AOil-producing countries tend to be in regions with weak democratic traditions, so geography explains both
BOil wealth enables regimes to buy elite loyalty and provide public goods without taxing citizens, removing the political pressures that taxation typically generates
COil production requires authoritarian management to coordinate large labor forces efficiently
DInternational oil companies prefer authoritarian partners because they are more stable negotiating partners
The proposed mechanism is causal: taxation historically creates pressure for political accountability ('no taxation without representation'), but resource rents allow the state to fund itself and buy loyalty without taxing the population. Citizens who are not taxed have less organized incentive to demand accountability; elites who receive patronage support the regime because they benefit from it. This mechanism — not geographic coincidence or management efficiency — is the core causal claim of the resource curse thesis.
Question 3 True / False
Authoritarian regimes are generally economically unsuccessful, making democracy clearly superior as a governance model for economic development.
TTrue
FFalse
Answer: False
Empirically, this is too strong. Singapore maintained authoritarian governance for decades while achieving exceptional economic development.

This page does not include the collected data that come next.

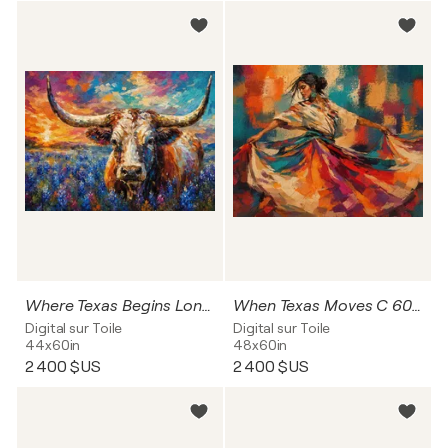
Where Texas Begins Longhorn in bluebonnets C 60x44
When Texas Moves C 60x48
Digital sur Toile
Digital sur Toile
44x60in
48x60in
2 400 $US
2 400 $US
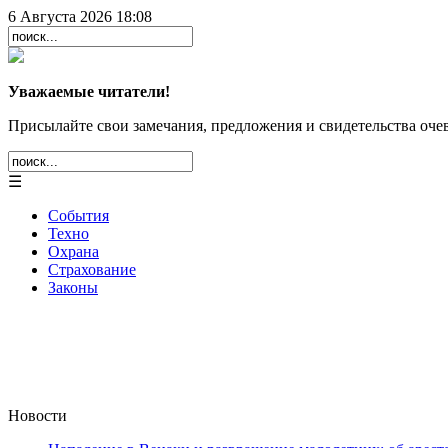
6 Августа 2026 18:08
Уважаемые читатели!
Присылайте свои замечания, предложения и свидетельства очев
☰
События
Техно
Охрана
Страхование
Законы
Новости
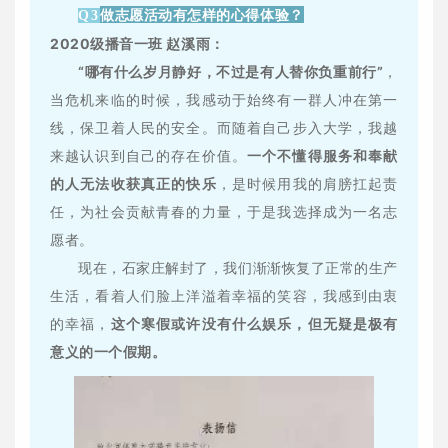
做志愿活动有怎样的心得体验？
Q3
2020级播音一班 赵溪雨：
“哪有什么岁月静好，不过是有人替你负重前行”
，
当危机来临的时候，我感动于始终有一群人冲在第一
线，保卫着人民的安全。而随着自己步入大学，我越
来越认识到自己的存在价值。
一个不懂得服务和奉献
的人无法收获真正的快乐
，是时候用我的肩膀扛起责
任，为社会贡献青春的力量，于是我选择成为一名志
愿者。
现在，石家庄解封了，我们渐渐恢复了正常的生产
生活，看着人们脸上洋溢着幸福的笑容，我感到由衷
的幸福，
这个寒假或许没有什么娱乐，但无疑是极有
意义的一个假期。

China has sustained rapid growth under single-party rule. South Korea and Taiwan were authoritarian during much of their initial industrialization. Authoritarianism is not reliably economically destructive in the short to medium run — outcomes depend on the specific form of authoritarianism, elite incentives, and institutional structure. Claiming it always fails economically misrepresents the evidence and weakens analytical clarity about what distinguishes regime types.
Question 4 True / False
The key distinction between totalitarianism and ordinary authoritarianism is that totalitarianism actively demands ideological affirmation and penetrates private life, rather than merely restricting political competition.
TTrue
FFalse
Answer: True
This is the analytical core of the distinction. Ordinary authoritarianism restricts political competition — banning opposition parties, censoring media, repressing dissent — but may leave private associations, family life, and civil society relatively intact, asking only for passive obedience. Totalitarianism goes further: it demands active participation in the regime's ideology, penetrates cultural and private life, and uses deliberately unpredictable terror to maximize compliance through anxiety. Nazi Germany and Stalinist Soviet Union are canonical cases; contemporary authoritarian regimes like Russia's are authoritarian but not totalitarian by this criterion.
Question 5 Short Answer
What makes elite coalitions central to authoritarian durability, and why does a dictator who distributes rents to key elites become more secure, not less?
Think about your answer, then reveal below.
Model answer: A dictator who governs alone is vulnerable to any coalition of opponents — military officers, business leaders, or regional power brokers can remove them. By distributing rents (patronage, contracts, positions) to key elites, the dictator creates a group whose material interests align with the regime's survival. If the regime falls, these elites lose their privileged access to rents. This gives them a stake in defending the regime, transforming potential rivals into supporters. The dictator becomes more secure because the coalition depends on the regime's continuation — even though the dictator 'shares' power, the distribution stabilizes the regime by making elite defection costly.
This logic — sometimes called 'selectorate theory' — explains why patronage and corruption are not merely side effects of authoritarianism but structural features serving regime durability. It also explains why economic crises are so dangerous for authoritarian regimes: when the regime can no longer fund patronage, elite loyalties become negotiable and the coalition can crack. Elite defection, not popular uprising alone, often triggers democratization.